A British marine archaeologist claims to have found the remains of Flight MH370 - more than 3,000 miles from the current search area.
Tim Akers has been studying Australian waters off Perth for year in a search for remains of HMAS Sydney, the country’s lost World War Two warship.
So far international air, sea and satellite searches for the doomed Malaysian Airlines plane have proved fruitless, but Mr Akers, 56, says he’s located the jet’s tail off the coast of Vietnam.
His claims may be more credible than you’d think - in 2006 Mr Akers said he’d found HMAS Sydney, despite 60 years of government and international searches.

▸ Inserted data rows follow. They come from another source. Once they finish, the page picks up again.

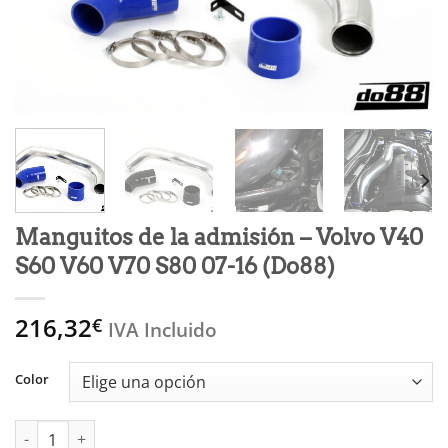
Manguitos de la admisión – Volvo V40
S60 V60 V70 S80 07-16 (Do88)
216,32
€
IVA Incluido
Color
Manguitos de la admisión - Volvo V40 S60 V60 V70 S80 07-16 (D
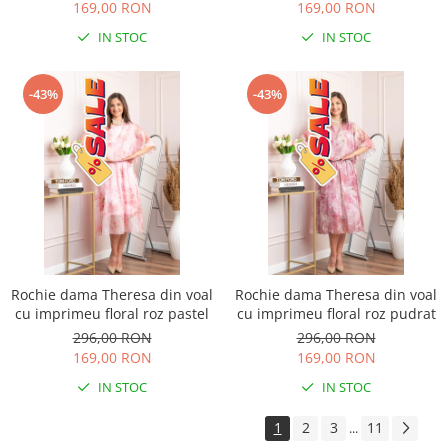
169,00 RON
169,00 RON
IN STOC
IN STOC
-43%
-43%
Rochie dama Theresa din voal
Rochie dama Theresa din voal
cu imprimeu floral roz pastel
cu imprimeu floral roz pudrat
296,00 RON
296,00 RON
169,00 RON
169,00 RON
IN STOC
IN STOC
1
2
3
11
...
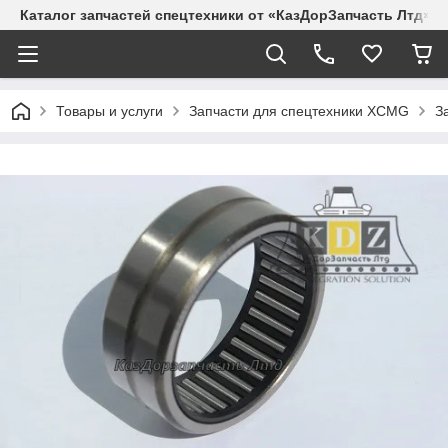
Каталог запчастей спецтехники от «КазДорЗапчасть Лтд»
Товары и услуги
Запчасти для спецтехники XCMG
З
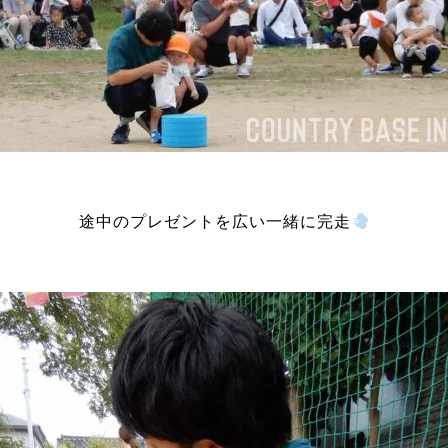
途中のプレゼントを広い一緒に完走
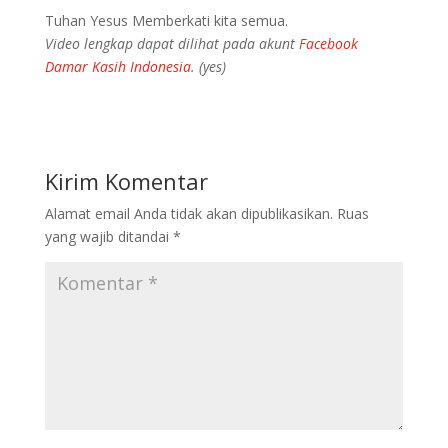
Tuhan Yesus Memberkati kita semua.
Video lengkap dapat dilihat pada akunt
Facebook
Damar Kasih Indonesia
. (yes)
Kirim Komentar
Alamat email Anda tidak akan dipublikasikan.
Ruas
yang wajib ditandai
*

His claim was then seemingly verified in March 2008 when the wreck was discovered by American marine scientist David Mearns, near the same location Mr Akers predicted off the coast of Australia.
There are inconsistencies in Mr Akers' sighting however - most notably the large tanker spotted near the supposed plane debris.
But Mr Akers believes boats registered to Vietnam have been in contact with the 'debris' supposedly spotted in the South China Sea.
He says the boat pictured next to the sighting is a Vietnamese floating storage production ship.
And while the marine researcher claims the mysterious shape is debris from Flight MH370, others have dismissed it simply as an oil flare.
Mr Akers’ search method combines images from different parts of the light spectrum. Using software he developed, he said he’s able to look 10,000 feet under the sea.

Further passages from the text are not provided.